(Dataset excerpts)
Segment Open

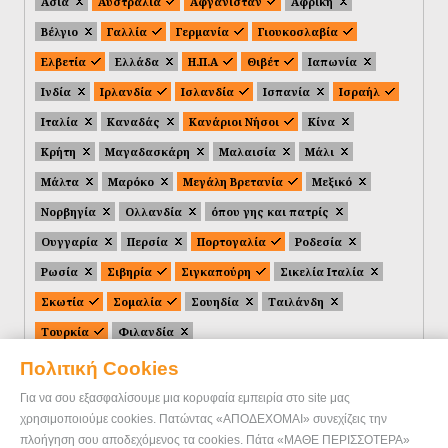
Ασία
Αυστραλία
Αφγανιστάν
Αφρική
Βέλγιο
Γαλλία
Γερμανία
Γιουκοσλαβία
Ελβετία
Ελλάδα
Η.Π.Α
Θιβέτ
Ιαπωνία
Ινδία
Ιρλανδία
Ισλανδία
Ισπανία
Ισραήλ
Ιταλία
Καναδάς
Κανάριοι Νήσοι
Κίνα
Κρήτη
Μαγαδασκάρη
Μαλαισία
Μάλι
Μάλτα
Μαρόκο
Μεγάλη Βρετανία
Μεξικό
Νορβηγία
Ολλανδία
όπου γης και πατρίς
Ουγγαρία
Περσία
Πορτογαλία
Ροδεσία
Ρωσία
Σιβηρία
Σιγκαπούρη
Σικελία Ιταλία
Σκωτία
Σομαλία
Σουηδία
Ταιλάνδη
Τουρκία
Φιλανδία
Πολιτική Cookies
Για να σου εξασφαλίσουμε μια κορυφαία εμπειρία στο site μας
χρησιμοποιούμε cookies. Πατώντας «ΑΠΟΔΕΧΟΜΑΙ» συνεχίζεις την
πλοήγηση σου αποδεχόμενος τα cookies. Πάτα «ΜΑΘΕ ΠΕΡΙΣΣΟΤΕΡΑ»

Segment Closed
Segment Open

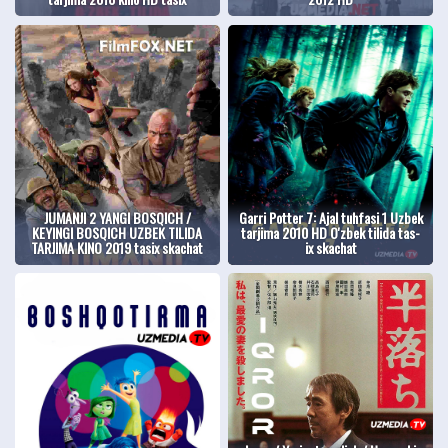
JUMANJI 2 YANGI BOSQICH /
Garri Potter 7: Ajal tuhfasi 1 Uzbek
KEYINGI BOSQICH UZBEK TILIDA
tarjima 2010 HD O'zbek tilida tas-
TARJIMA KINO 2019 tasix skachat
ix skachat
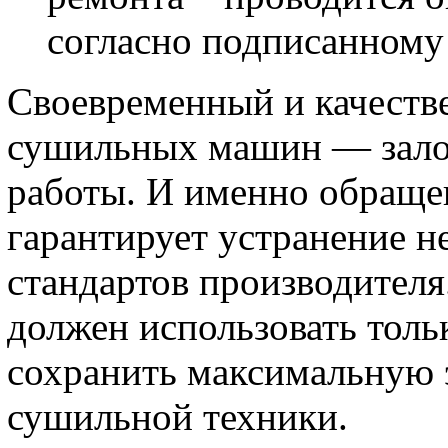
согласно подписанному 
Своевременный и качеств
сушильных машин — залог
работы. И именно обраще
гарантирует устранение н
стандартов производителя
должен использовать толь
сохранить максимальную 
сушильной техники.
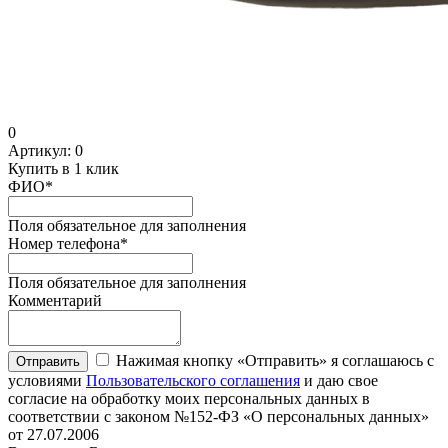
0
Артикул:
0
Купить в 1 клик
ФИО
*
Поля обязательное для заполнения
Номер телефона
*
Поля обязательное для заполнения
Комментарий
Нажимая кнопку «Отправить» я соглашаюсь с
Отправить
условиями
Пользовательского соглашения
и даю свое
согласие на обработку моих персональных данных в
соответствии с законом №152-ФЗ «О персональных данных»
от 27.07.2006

Segment Closed
Segment Open

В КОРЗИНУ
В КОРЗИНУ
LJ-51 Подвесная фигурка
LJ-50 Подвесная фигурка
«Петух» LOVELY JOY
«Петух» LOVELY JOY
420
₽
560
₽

Segment Closed

About this exercise: Starting from the records above, copy each line where the string "Подвесная" is found.

Task solution:
LJ-51 Подвесная фигурка
LJ-50 Подвесная фигурка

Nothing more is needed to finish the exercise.